/harvey-corpus

Syntactic chunks and semantic entities annotations and guidelines for the Harvey corpus of primary care text.

GNU General Public License v3.0GPL-3.0

Harvey Corpus Repository

This repository contains the annotation guidelines used for the building of the Harvey corpus of clinical text.

Files:

  • Annotation guidelines: guidelines.pdf
  • Syntactic chunk annotation (redacted): annotation/harvey-chunks-redacted.txt
  • Sematic expressions (redacted): annotation/harvey-expressions-redacted.txt

About Harvey

The Harvey corpus is a collection of linguistically annotated de-identified clinical text.

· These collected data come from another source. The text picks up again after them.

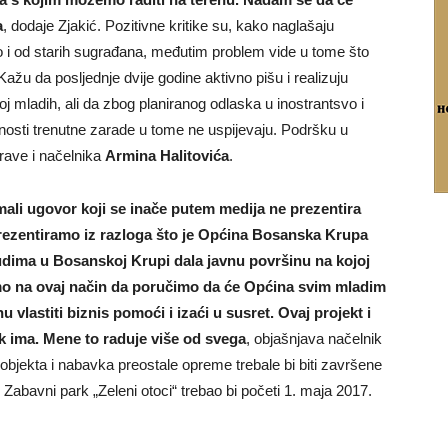
a
, dodaje Zjakić. Pozitivne kritike su, kako naglašaju
 i od starih sugrađana, međutim problem vide u tome što
Kažu da posljednje dvije godine aktivno pišu i realizuju
roj mladih, ali da zbog planiranog odlaska u inostrantsvo i
osti trenutne zarade u tome ne uspijevaju. Podršku u
rave i načelnika
Armina Halitovića
.
mali ugovor koji se inače putem medija ne prezentira
prezentiramo iz razloga što je Općina Bosanska Krupa
udima u Bosanskoj Krupi dala javnu površinu na kojoj
limo na ovaj način da poručimo da će Općina svim mladim
u vlastiti biznis pomoći i izaći u susret. Ovaj projekt i
ek ima. Mene to raduje više od svega
, objašnjava načelnik
 objekta i nabavka preostale opreme trebale bi biti završene
abavni park „Zeleni otoci“ trebao bi početi 1. maja 2017.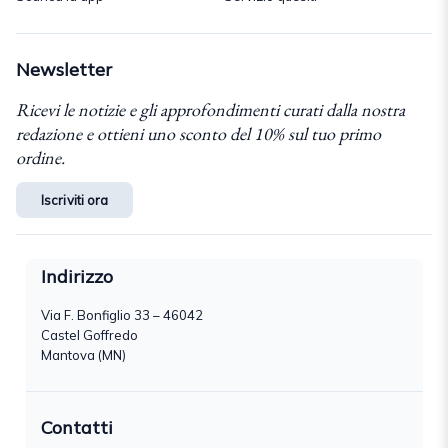
Newsletter
Ricevi le notizie e gli approfondimenti curati dalla nostra
redazione e ottieni uno sconto del 10% sul tuo primo
ordine.
Iscriviti ora
Indirizzo
Via F. Bonfiglio 33 – 46042
Castel Goffredo
Mantova (MN)
Contatti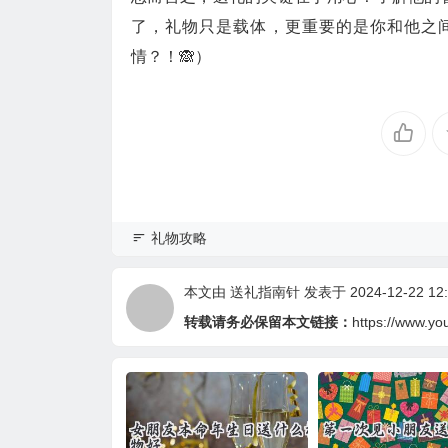
了，礼物只是载体，更重要的是你和他之间
情？！🙈）
礼物攻略
本文由
送礼指南针
发表于 2024-12-22 12:
转载请务必保留本文链接：
https://www.yo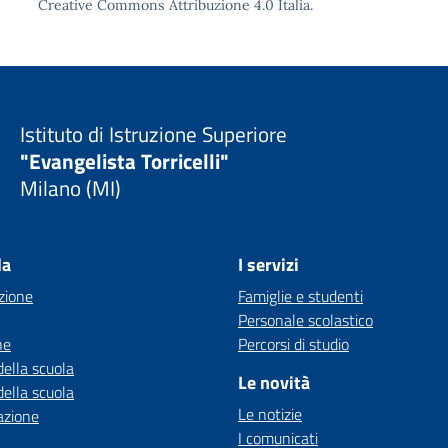
Creative Commons Attribuzione 4.0
Italia.
Istituto di Istruzione Superiore
"Evangelista Torricelli"
Milano (MI)
la
I servizi
zione
Famiglie e studenti
Personale scolastico
ne
Percorsi di studio
della scuola
Le novità
della scuola
Le notizie
azione
I comunicati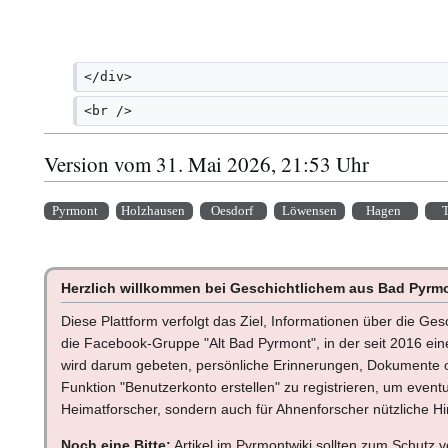
r
b
e
i
</div>
t
<br />
u
n
g
Version vom 31. Mai 2026, 21:53 Uhr
s
z
Pyrmont
Holzhausen
Oesdorf
Löwensen
Hagen
T
u
s
a
m
Herzlich willkommen bei Geschichtlichem aus Bad Pyrm
m
Diese Plattform verfolgt das Ziel, Informationen über die Ge
e
die Facebook-Gruppe "Alt Bad Pyrmont", in der seit 2016 e
n
wird darum gebeten, persönliche Erinnerungen, Dokumente od
f
Funktion "Benutzerkonto erstellen" zu registrieren, um event
a
Heimatforscher, sondern auch für Ahnenforscher nützliche Hi
s
s
Noch eine Bitte:
Artikel im Pyrmontwiki sollten zum Schutz 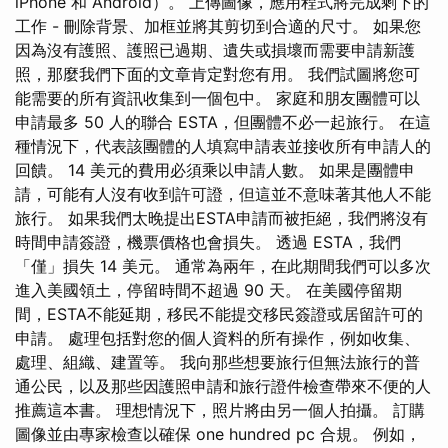
iPhone 和 Android）。 上傳圖像，應用程式將完成剩下的
工作 - 刪除背景、加框並將其剪切到合適的尺寸。 如果您
因為沒有護照、護照已過期、遺失或損壞而需要申請新護
照，那麼我們下面的文章肯定對您有用。 我們試圖將您可
能需要的所有資訊收集到一個包中。 家庭和朋友團體可以
申請最多 50 人的聯合 ESTA，但團體不必一起旅行。 在這
種情況下，代表該團體的人填寫申請表並接收所有申請人的
回饋。 14 美元的費用必須乘以申請人數。 如果是團體申
請，可能有人沒有收到許可證，但這並不意味著其他人不能
旅行。 如果我們太晚提出ESTA申請而被拒絕，我們將沒有
時間申請簽證，機票價格也會損失。 透過 ESTA，我們
「僅」損失 14 美元。 通常為兩年，在此期間我們可以多次
進入美國領土，停留時間不超過 90 天。 在美國停留期
間，ESTA不能延期，移民不能提交移民簽證或居留許可的
申請。 處理包括對您的個人資料的所有操作，例如收集、
處理、組織、建置等。 我向那些想要旅行但無法旅行的普
通公民，以及那些因護照申請和旅行證件檢查帶來不便的人
推薦這本書。 理想情況下，照片將由另一個人拍攝。 訂購
圖像並由專家檢查以確保 one hundred pc 合規。 例如，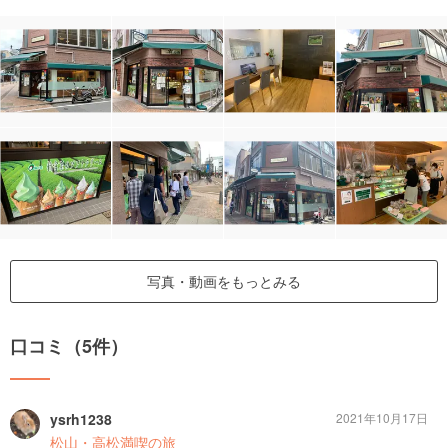
写真・動画をもっとみる
口コミ（5件）
ysrh1238
2021年10月17日
松山・高松満喫の旅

The data consists of primary care patient examination notes (GP notes) with layers of linguistic annotation. The data was licensed to the PREP project at the University of Sussex and the Brighton and Sussex Medical School. The first annotation layer contains part of speech tags automatically assigned by cTAKES. The other two layers consist of manually annotated syntactic chunks and named entities (expressions).

References

@Article{Savkov2016,
author="Savkov, Aleksandar
and Carroll, John
and Koeling, Rob
and Cassell, Jackie",
title="Annotating patient clinical records with syntactic chunks and named entities: the Harvey Corpus",
journal="Language Resources and Evaluation",
year="2016",
month="Sep",
day="01",
volume="50",
number="3",
pages="523--548",
issn="1574-0218",
doi="10.1007/s10579-015-9330-7",
url="https://doi.org/10.1007/s10579-015-9330-7"
}

Licence

The Harvey Corpus annotations and guidelines are released under the GPL license.